State accountability tests, the annually administered standardized tests used as part of a state's accountability tests, are accompanied by no evidence -- none at all -- that they can tell the difference between students who have been taught well and those who haven't. That's right, there's no documentation that these annual accountability tests are instructionally sensitive. On the contrary, available evidence suggests that today's state accountability tests are instructionally insensitive.

These tests have been constructed using traditional procedures designed to produce comparative score-interpretations, for example, to allow us to say, "Kelly scored at the 78th percentile, that is, outperformed essentially 78 percent of other test-takers." For such tests to provide these sorts of comparative interpretations, however, it is necessary for the tests to produce a considerable amount of spread in students' total test scores.

But to attain such score-spread, many of the items on state accountability tests end up being linked to students' inherited academic aptitudes, such as a child's innate quantitative potential, or to the socioeconomic status of a student's family. Because inherited aptitudes and family status are nicely distributed variables, test items influenced by these factors tend to create the needed spread in students' test scores. Yet, inherited academic aptitudes and family status reflect what students bring to school, not what they are taught once they get there. Many of today's accountability tests are laden with items tending to make them instructionally insensitive.

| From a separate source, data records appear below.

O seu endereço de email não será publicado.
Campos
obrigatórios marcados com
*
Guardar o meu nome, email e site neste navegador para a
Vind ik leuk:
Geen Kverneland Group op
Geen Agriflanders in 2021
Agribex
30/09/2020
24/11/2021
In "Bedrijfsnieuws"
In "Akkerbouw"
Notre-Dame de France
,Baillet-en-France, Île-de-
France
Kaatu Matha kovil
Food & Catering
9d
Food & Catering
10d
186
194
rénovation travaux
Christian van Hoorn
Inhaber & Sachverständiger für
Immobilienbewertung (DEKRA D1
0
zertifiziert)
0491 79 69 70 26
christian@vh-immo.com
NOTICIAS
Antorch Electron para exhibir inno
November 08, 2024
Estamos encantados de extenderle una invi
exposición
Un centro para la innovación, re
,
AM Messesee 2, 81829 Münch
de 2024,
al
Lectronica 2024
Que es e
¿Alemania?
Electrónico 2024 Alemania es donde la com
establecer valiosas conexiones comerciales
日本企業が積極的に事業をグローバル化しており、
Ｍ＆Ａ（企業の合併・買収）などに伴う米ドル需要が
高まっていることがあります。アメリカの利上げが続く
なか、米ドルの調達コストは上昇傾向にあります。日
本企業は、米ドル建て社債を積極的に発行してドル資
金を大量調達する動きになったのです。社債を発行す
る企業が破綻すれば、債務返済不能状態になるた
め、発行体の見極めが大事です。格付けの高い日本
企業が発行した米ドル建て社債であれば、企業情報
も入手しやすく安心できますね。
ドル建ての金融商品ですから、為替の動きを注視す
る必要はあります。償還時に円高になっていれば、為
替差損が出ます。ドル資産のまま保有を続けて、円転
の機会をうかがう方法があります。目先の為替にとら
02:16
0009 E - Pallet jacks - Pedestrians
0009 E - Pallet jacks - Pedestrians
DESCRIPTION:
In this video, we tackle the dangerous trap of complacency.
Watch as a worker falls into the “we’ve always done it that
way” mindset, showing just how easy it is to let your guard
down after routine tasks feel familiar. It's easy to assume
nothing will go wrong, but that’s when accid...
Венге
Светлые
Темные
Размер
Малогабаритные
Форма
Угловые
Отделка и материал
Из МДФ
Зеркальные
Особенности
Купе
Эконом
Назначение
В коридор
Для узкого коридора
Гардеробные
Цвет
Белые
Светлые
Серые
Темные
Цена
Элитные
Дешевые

Can these two problems be addressed so we can carry out defensible test-based teacher evaluation? Absolutely! Serious efforts can be made to communicate upcoming testing targets to teachers. Solid evidence can be collected to indicate whether a test is, in fact, instructionally sensitive.

Test-based teacher evaluation can be made sensible -- but only if we first let teachers know what's going to be tested, and then make sure the tests we use are suitable for this purpose. Otherwise, with or without federal dollars, test-based teacher evaluation will surely be specious.